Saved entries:
■ ■ ■ ■
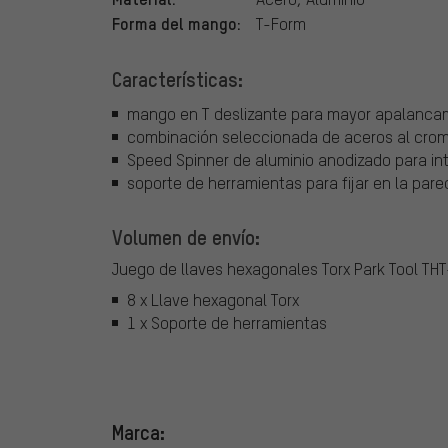
Forma del mango:
T-Form
Características:
mango en T deslizante para mayor apalancam
combinación seleccionada de aceros al crom
Speed Spinner de aluminio anodizado para intr
soporte de herramientas para fijar en la par
Volumen de envío:
Juego de llaves hexagonales Torx Park Tool TH
8 x Llave hexagonal Torx
1 x Soporte de herramientas
Marca:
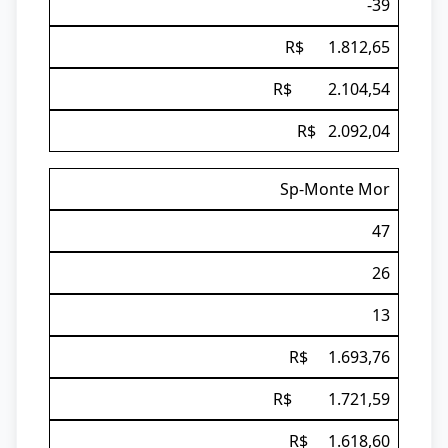
-39
R$ 1.812,65
R$ 2.104,54
R$ 2.092,04
Sp-Monte Mor
47
26
13
R$ 1.693,76
R$ 1.721,59
R$ 1.618,60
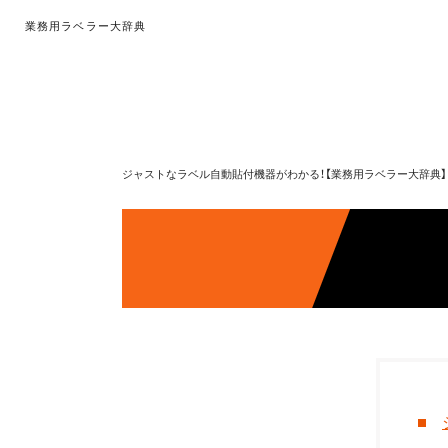
業務用ラベラー大辞典
ジャストなラベル自動貼付機器がわかる！【業務用ラベラー大辞典】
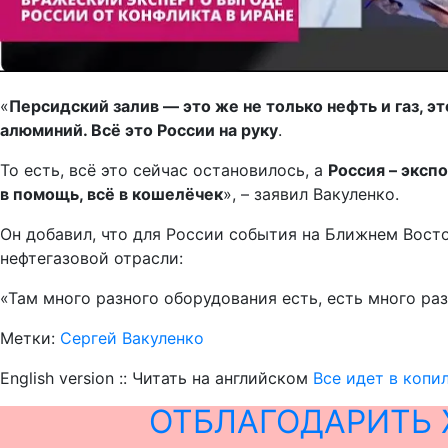
«
Персидский залив — это же не только нефть и газ, э
алюминий. Всё это России на руку
.
То есть, всё это сейчас остановилось, а
Россия – экспо
в помощь, всё в кошелёчек
», – заявил Вакуленко.
Он добавил, что для России события на Ближнем Восто
нефтегазовой отрасли:
«Там много разного оборудования есть, есть много ра
Метки:
Сергей Вакуленко
English version :: Читать на английском
Все идет в копи
ОТБЛАГОДАРИТЬ 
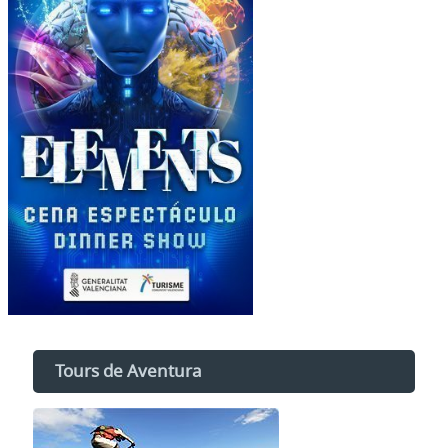
Tours de Aventura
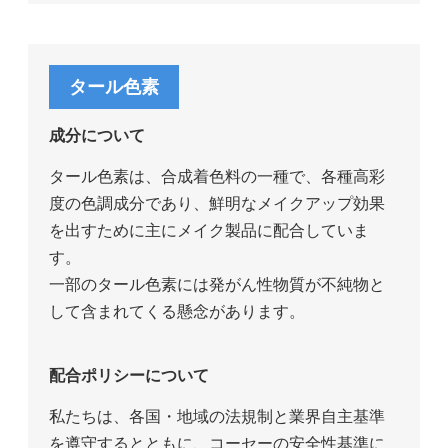
タール色素
成分について
タール色素は、合成着色料の一種で、各種高彩
度の色調成分であり、鮮明なメイクアップ効果
を出すために主にメイク製品に配合していま
す。
一部のタール色素には発がん性物質が不純物と
して含まれてくる懸念があります。
配合ポリシーについて
私たちは、各国・地域の法規制と業界自主基準
を遵守するとともに、コーセーの安全性基準に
■ ■ ■ ■
▸ **Exercise aim**
Without including any pictures, output all the entries above exactly.

▸ **Solution to this exercise**
Forma del mango:
T-Form
Características:
mango en T deslizante para mayor apalancam
combinación seleccionada de aceros al crom
Speed Spinner de aluminio anodizado para intr
soporte de herramientas para fijar en la par
Volumen de envío:
Juego de llaves hexagonales Torx Park Tool TH
8 x Llave hexagonal Torx
1 x Soporte de herramientas
Marca:
-39
R$ 1.812,65
R$ 2.104,54
R$ 2.092,04
Sp-Monte Mor
47
26
13
R$ 1.693,76
R$ 1.721,59
R$ 1.618,60
業務用ラベラー大辞典
ジャストなラベル自動貼付機器がわかる！【業務用ラベラー大辞典】
«
Персидский залив — это же не только нефть и газ, э
алюминий. Всё это России на руку
.
То есть, всё это сейчас остановилось, а
Россия – экспо
в помощь, всё в кошелёчек
», – заявил Вакуленко.
Он добавил, что для России события на Ближнем Восто
нефтегазовой отрасли:
«Там много разного оборудования есть, есть много ра
Метки:
Сергей Вакуленко
English version :: Читать на английском
Все идет в копи
ОТБЛАГОДАРИТЬ 
Tours de Aventura
タール色素
成分について
タール色素は、合成着色料の一種で、各種高彩
度の色調成分であり、鮮明なメイクアップ効果
を出すために主にメイク製品に配合していま
す。
一部のタール色素には発がん性物質が不純物と
して含まれてくる懸念があります。
配合ポリシーについて
私たちは、各国・地域の法規制と業界自主基準
を遵守するとともに、コーセーの安全性基準に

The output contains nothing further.